Speaking about the ISIS threat recently, the White House made news when it said, "We have to address grievances terrorists exploit, including economic grievances." Basically, they identified the ISIS problem as a jobs problem.

My research agrees with that 100%.

Throughout the Middle East, and definitely in Syria and Iraq -- where ISIS has established its "caliphate" -- young men without good jobs get up each morning with zero hope for a great life, zero dream of a family, zero dignity and zero self-respect. These men experience daily humiliation, indignation, desperation and a dangerous form of boredom, regardless of how much education they have received. This is, of course, true for young, out-of-work men around the globe, from Damascus to Detroit; from Fallujah to Ferguson.

But the problem in Muslim societies gets trickier. When you are a hopelessly unemployed young male in a Middle Eastern Muslim culture, you can't get married without a job, so you can't have a family and children. To make matters worse, everyone in your community knows that your life has crashed. You are a loser, a dead-ender. The humiliation is unbearable. To many young men, becoming a radical fighter for the caliphate may be a compelling and liberating temptation.

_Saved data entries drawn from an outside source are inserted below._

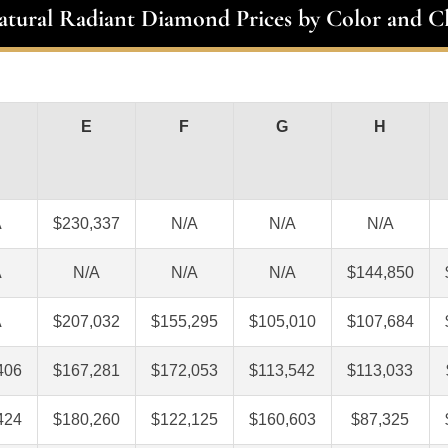
atural Radiant Diamond Prices by Color and Cl
E
F
G
H
A
$230,337
N/A
N/A
N/A
A
N/A
N/A
N/A
$144,850
A
$207,032
$155,295
$105,010
$107,684
406
$167,281
$172,053
$113,542
$113,033
424
$180,260
$122,125
$160,603
$87,325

But Gallup Analytics has found that good jobs and a growing economy -- which is what the whole Middle East and North Africa region are most desperate for -- never happen until the surrounding society feels safe. If people in a city or community cannot say with confidence, "I feel safe walking alone at night in the city or area where I live" (as a Gallup World Poll item puts it), then that community will not produce good jobs or ideas for new businesses. An economy cannot develop or thrive in an environment where families spend most of their time worried about danger and how to stay alive.

Gallup has discovered that there's an order to fixing a failed society -- the steps every society must take to create good jobs, GDP growth and ultimately well-being for its citizens. These steps must be taken in the following order or the situation is likely to get worse:

Gallup_MacPath_SOCIETY_W_rgb_en-US_W_V_Crop2

As you can see, establishing law and order is No. 1. None of the highly desired conditions later in the path can be achieved until No. 1 is achieved.

So, Gallup Analytics finds that the White House is right -- up to a point. The increasing number of young, unemployed men who are growing more dangerously hopeless and who feel they have failed in life are ripe to become ISIS fighters. But what the White House needs to understand more than anything is that the region won't produce the desperately needed good jobs until there is law and order. That means doing whatever it takes militarily to crush the destabilizing scourge of ISIS -- to root it out and destroy it. Law and order and safety must be established first. Then focus on creating the conditions for good jobs.

Attacking this problem in the wrong order would be a serious and probably historic leadership mistake.

Author(s)

Jim Clifton is Chairman of Gallup.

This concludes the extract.